Citing the North American Free Trade Agreement as catalyst for Mexico’s development into a growing world power and a strengthened relationship with the United States, a Mexican diplomat skeptically assessed Trump’s pledge to withdraw from the trade agreement in a UN Initiative meeting with NYU students.
“NAFTA is, by far, the most successful trade instrument in the world,” said Juan José Gómez Camacho, Mexico’s permanent representative in the EU. “We are so interdependent that by withdrawing, you not only hurt Mexico, but the U.S. hurts itself,” he said, referencing the idea of an interconnected North American future.
Speaking with Model UN Members on Monday night, Camacho discussed Mexico’s development in the recent decades since Congress signed NAFTA in 1994 and stuck steadily to a theme of global interconnectedness.
Conspicuously absent during Camacho’s initial address, however, was any mention of president elect Donald Trump. Though directly asked about the implications of a Trump presidency on US-Mexico foreign relationships twice, the ambassador skirted the issue, offering little insight into Mexico’s perspective on the election.

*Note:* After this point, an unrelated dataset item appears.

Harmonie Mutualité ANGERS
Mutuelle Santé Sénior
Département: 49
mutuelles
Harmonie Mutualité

Instead, Comacho stressed the long history between the two countries and the mutually dependent manufacturing economies enabled by NAFTA. He also avoided a question about the future of Mexico’s foreign policy agenda. Launching into a spiel on the US-Mexico relationship as unlike any other in the world, Camacho waxed poetic on the countries’ shared reality, history, and future.
Responding to an inquiry from one audience member on the next step in addressing the war on drugs, however, Juan Gómez Camacho also acknowledged the dangerous side affects of two countries’ tight relationship.

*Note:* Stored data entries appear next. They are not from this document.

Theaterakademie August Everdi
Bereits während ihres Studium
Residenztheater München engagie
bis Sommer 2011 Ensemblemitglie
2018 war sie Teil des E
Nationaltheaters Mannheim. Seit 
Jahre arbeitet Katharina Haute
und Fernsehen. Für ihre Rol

“I know Mexico has had some very serious problems with drugs,” said NYU student Xan Northcott. “Whereas in American it is now the case where the majority of the population lives in a place where marijuana is legalized.”
The Mexican ambassador painted Mexico as a geographical funnel through which multinational criminal organizations moved. He drew a picture of supply chains spanning countries and continents, drugs flowing North while weapons and money returned South. Making sure to note that the U.S. accounts for the consumption of 50 percent of all global cocaine production, Camacho pinpointed U.S. demand as the driving force in the illegal drug market
“It’s a transnational movement conducted by transnational criminal organizations that operate like multinational enterprises, but illegal,” he said.